Tahap pertama terdiri
dari : “membaca teks” dan mengutip informasi yang relevan tentang masalah yang
dibahas. Dalam membuat atau menulis catatan, siswa membedakan dan mempersatukan
ide yang disajikan dalam teks bacaan, kemudian menerjemahkan ke dalam bahasa
sendiri. Menurut Widerhold (Ansari, 2004:33) bahwa:
Membuat catatan berarti menganalisis tujuan isi teks dan memeriksa
bahan-bahan yang ditulis”. Selain itu belajar rutin menulis catatan setelah
membaca merangsang aktivitas berfikir sebelum mempertinggi pengetahuan siswa,
bahkan meningkatkan keterampilan berpikir dan menulis. Kemampuan membaca dan
membaca secara koprehensif (reading
comprehension) secara umum dianggap berpikir, meliputi membaca baris demi
baris (reading the lines) atau
membaca yang penting saja (reading the
between lines). Seringkali suatu teks bacaan selalu diikuti oleh panduan,
bertujuan untuk mempermudah diskusi dan mengembangkan pemahaman konsep
matematika.
Tahap yang kedua, siswa
diminta untuk bekerja sama menukar informasi mereka yang berbeda dan saling
bertanya tentang segala sesuatu yang tidak dimengerti. Perbedaan inilah
sehingga diperlukan diskusi yang akan menghasilkan solusi bagi masalah yang
dimaksud. Semua solusi yang
relevan untuk mengatasi masalah yang dibahas harus didokumentasikan dalam
bentuk tulisan (teks). Dalam tahap ini
kita dapat melihat bahwa siswa diajak untuk menyajikan ide kepada temannya,
membangun teori bersama, sharing,
strategi solusi, dan membuat definisi, serta pembentukan ide (forming ideas). Dalam proses ini ide
sering kali dirumuskan, diklasifikasikan atau direvisi. Tahap ini juga membantu
guru mengetahui tingkat pemahaman siswa dalam belajar matematika sehingga dapat
mempersiapkan perlengkapan pembelajaran yang dibutuhkan.

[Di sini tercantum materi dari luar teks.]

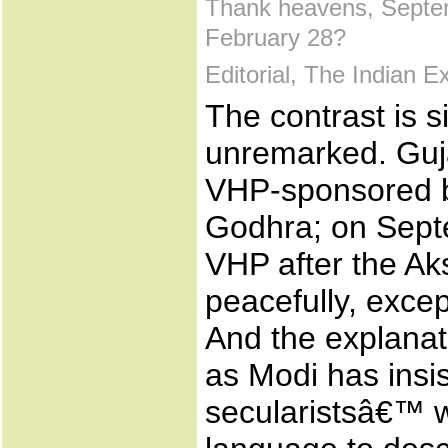
Thank heavens, Septe
February 28?
Editorial, The Indian 
The contrast is s
unremarked. Guja
VHP-sponsored b
Godhra; on Septe
VHP after the A
peacefully, excep
And the explanat
as Modi has insi
secularistsâ€™ w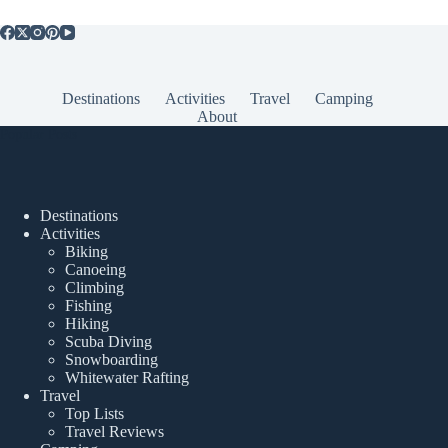
Destinations
Activities
Travel
Camping
About
Popular Posts
Destinations
Activities
Biking
Canoeing
Climbing
Fishing
Hiking
Scuba Diving
Snowboarding
Whitewater Rafting
Travel
Top Lists
Travel Reviews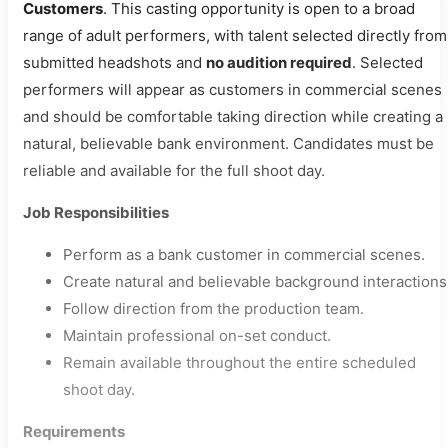
Customers
. This casting opportunity is open to a broad
range of adult performers, with talent selected directly from
submitted headshots and
no audition required
. Selected
performers will appear as customers in commercial scenes
and should be comfortable taking direction while creating a
natural, believable bank environment. Candidates must be
reliable and available for the full shoot day.
Job Responsibilities
Perform as a bank customer in commercial scenes.
Create natural and believable background interactions
Follow direction from the production team.
Maintain professional on-set conduct.
Remain available throughout the entire scheduled
shoot day.
Requirements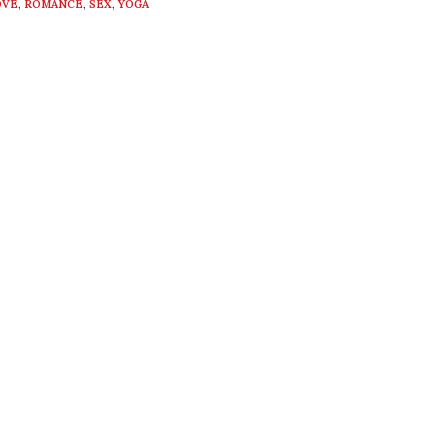
OVE
,
ROMANCE
,
SEX
,
YOGA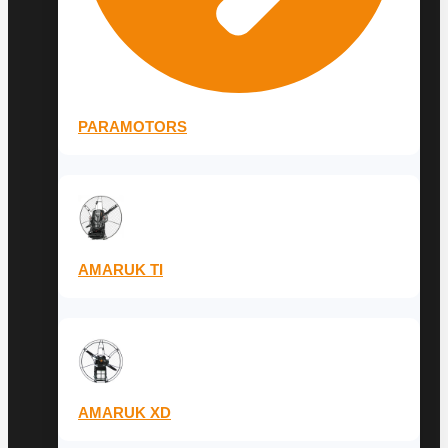
PARAMOTORS
AMARUK TI
AMARUK XD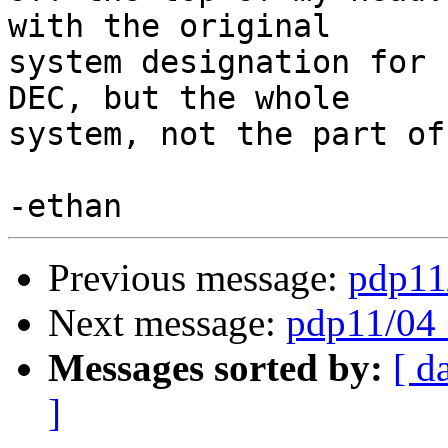
with the original

system designation for 
DEC, but the whole

system, not the part of
Previous message:
pdp11/
Next message:
pdp11/04 :
Messages sorted by:
[ d
]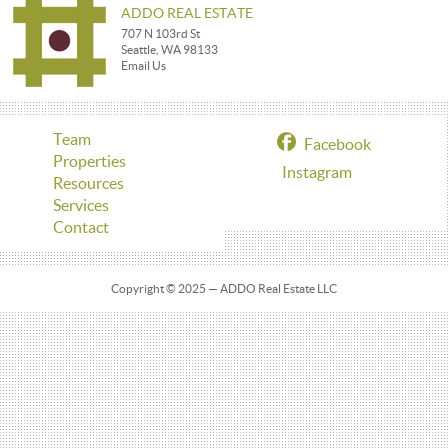
ADDO REAL ESTATE
707 N 103rd St
Seattle, WA 98133
Email Us
Team
Facebook
Properties
Instagram
Resources
Services
Contact
Copyright © 2025 — ADDO Real Estate LLC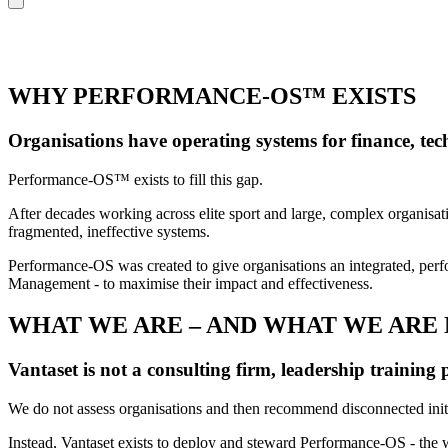
WHY PERFORMANCE-OS™ EXISTS
Organisations have operating systems for finance, te
Performance-OS™ exists to fill this gap.
After decades working across elite sport and large, complex organisat
fragmented, ineffective systems.
Performance-OS was created to give organisations an integrated, per
Management - to maximise their impact and effectiveness.
WHAT WE ARE – AND WHAT WE ARE
Vantaset is not a consulting firm, leadership training 
We do not assess organisations and then recommend disconnected init
Instead, Vantaset exists to deploy and steward Performance-OS - the w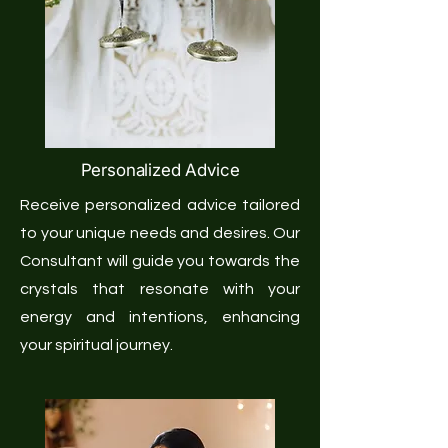
Personalized Advice
Receive personalized advice tailored
to your unique needs and desires. Our
Consultant will guide you towards the
crystals that resonate with your
energy and intentions, enhancing
your spiritual journey.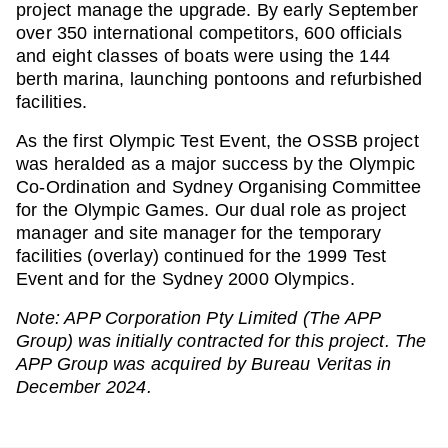
project manage the upgrade. By early September
over 350 international competitors, 600 officials
and eight classes of boats were using the 144
berth marina, launching pontoons and refurbished
facilities.
As the first Olympic Test Event, the OSSB project
was heralded as a major success by the Olympic
Co-Ordination and Sydney Organising Committee
for the Olympic Games. Our dual role as project
manager and site manager for the temporary
facilities (overlay) continued for the 1999 Test
Event and for the Sydney 2000 Olympics.
Note: APP Corporation Pty Limited (The APP
Group) was initially contracted for this project. The
APP Group was acquired by Bureau Veritas in
December 2024.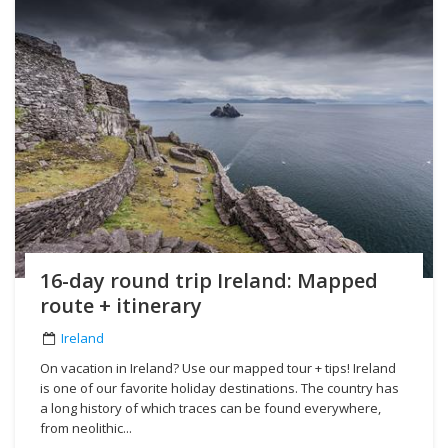
16-day round trip Ireland: Mapped
route + itinerary
Ireland
On vacation in Ireland? Use our mapped tour + tips! Ireland
is one of our favorite holiday destinations. The country has
a long history of which traces can be found everywhere,
from neolithic...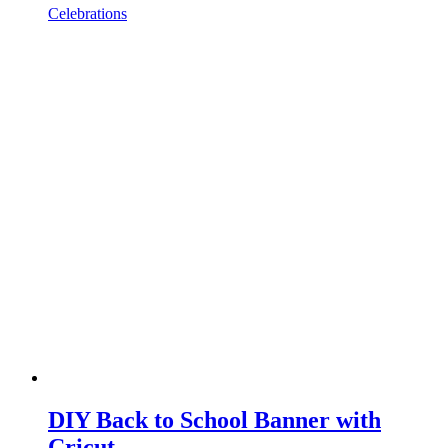
Celebrations
DIY Back to School Banner with
Cricut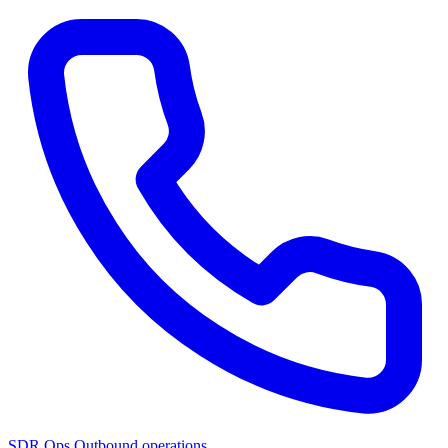
SDR Ops
Outbound operations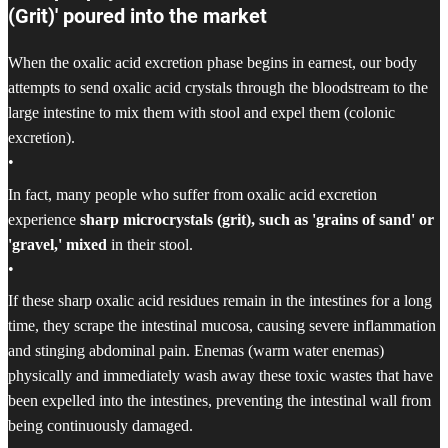
(Grit)' poured into the market
When the oxalic acid excretion phase begins in earnest, our body
attempts to send oxalic acid crystals through the bloodstream to the
large intestine to mix them with stool and expel them (colonic
excretion).
•
In fact, many people who suffer from oxalic acid excretion
experience
sharp microcrystals (grit), such as 'grains of sand' or
'gravel,' mixed
in their stool.
•
If these sharp oxalic acid residues remain in the intestines for a long
time, they scrape the intestinal mucosa, causing severe inflammation
and stinging abdominal pain. Enemas (warm water enemas)
physically and immediately wash away these toxic wastes that have
been expelled into the intestines, preventing the intestinal wall from
being continuously damaged.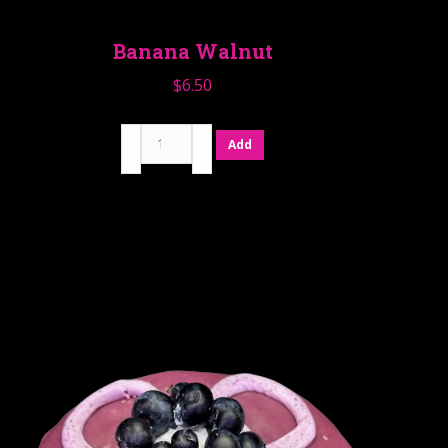
Banana Walnut
$
6.50
Banana
Add
Walnut
quantity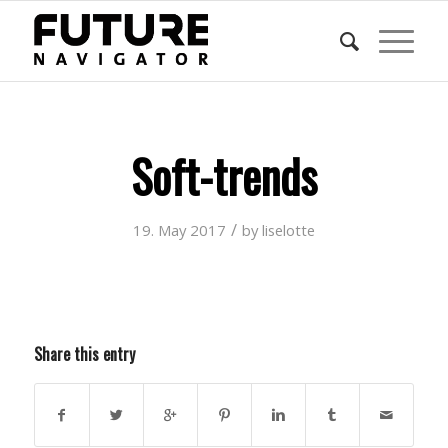
Soft-trends
/
19. May 2017
by
liselotte
Share this entry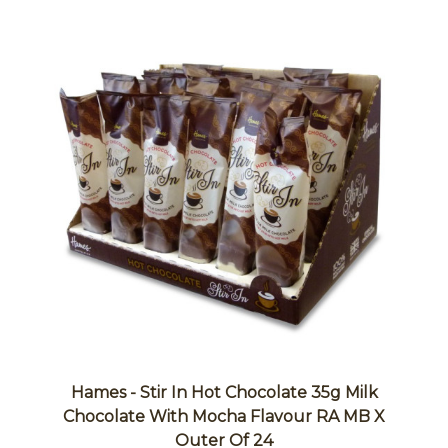
Hames - Stir In Hot Chocolate 35g Milk
Chocolate With Mocha Flavour RA MB X
Outer Of 24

Teori-teori dalam psikologi
pendidikan dikelompokkan dalam teori pembelajaran konstruktivis (construktivist theories of learning).
Teori ini lahir dari gagasan Piaget dan Vygotsky. Konstruktivisme memandang
siswa sebagai anggapan sudah memiliki kemampuan awal sebelum mempelajari materi
baru meskipun pengetahuan awal tersebut masih sangat sederhana. Keduanya
menekan bahwa perubahan kognitif hanya terjadi jika konsep-konsep yang telah
dipahami sebelumnya diolah melalui proses ketidakseimbangan untuk memahami
informasi baru. Piaget dan Vygotsky juga menekankan adanya hakikat sosial dari
belajar, dan keduanya menyarankan penggunaan kelompok belajar yang anggotanya
terdiri dari siswa dengan kemampuan yang beragam untuk mengupayakan pemahaman
konseptual. Ide-ide konstruktivis modern sekarang lebih banyak didasarkan pada
ide-ide Vygotsky yang telah digunakan
untuk menunjang belajar kooperatif.
Konstruktivisme menekankan
bahwa peranan utama kegiatan belajar adalah aktivitas siswa dalam membangun
pengetahuan berdasarkan pengalaman yang telah dimiliki sebelumnya, melalui
proses internalisasi sehingga konsep dapat ditentukan kembali. Hal tersebut
sesuai dengan yang dikemukakan Hudojo ( 2000:13) teori kontruktivisme ini menyatakan bahwa:
Siswa harus menemukan
sendiri dan mentranformasikan informasi kompleks, mengecek informasi baru dengan
aturan-aturan lama dan merevisinya apabila aturan-aturan lama itu tidak lagi
sesuai bagi murid agar benar-benar memahami dan dapat menerapkan pengetahuan,
mereka harus bekerja memecahkan masalah, menemukan segala sesuatu untuk
dirinya, berusaha dengan susah payah dengan ide-ide.
Selanjutnya teori
konstruktivisme ini, satu prinsip yang paling penting dalam psikologi
pendidikan adalah bahwa guru tidak hanya sekedar memberikan pengetahuan kepada
siswa. Siswa membangun sendiri pengetahuan di dalam benaknya. Guru dapat
memberikan kemudahan untuk proses ini, dengan memberikan kesempatan murid untuk
menemukan atau menerapkan ide-ide mereka sendiri, dan mengajar siswa menjadi
sadar dan secara sadar menggunakan
strategi mereka sendiri. Guru dapat memberi siswa anak tangga yang membawa
siswa ke pemahaman yang lebih tinggi, dengan catatan siswa sendiri yang harus
memanjat anak tangga tersebut (Hudojo, 2000:13). Selanjutnya Hudojo (2003:14)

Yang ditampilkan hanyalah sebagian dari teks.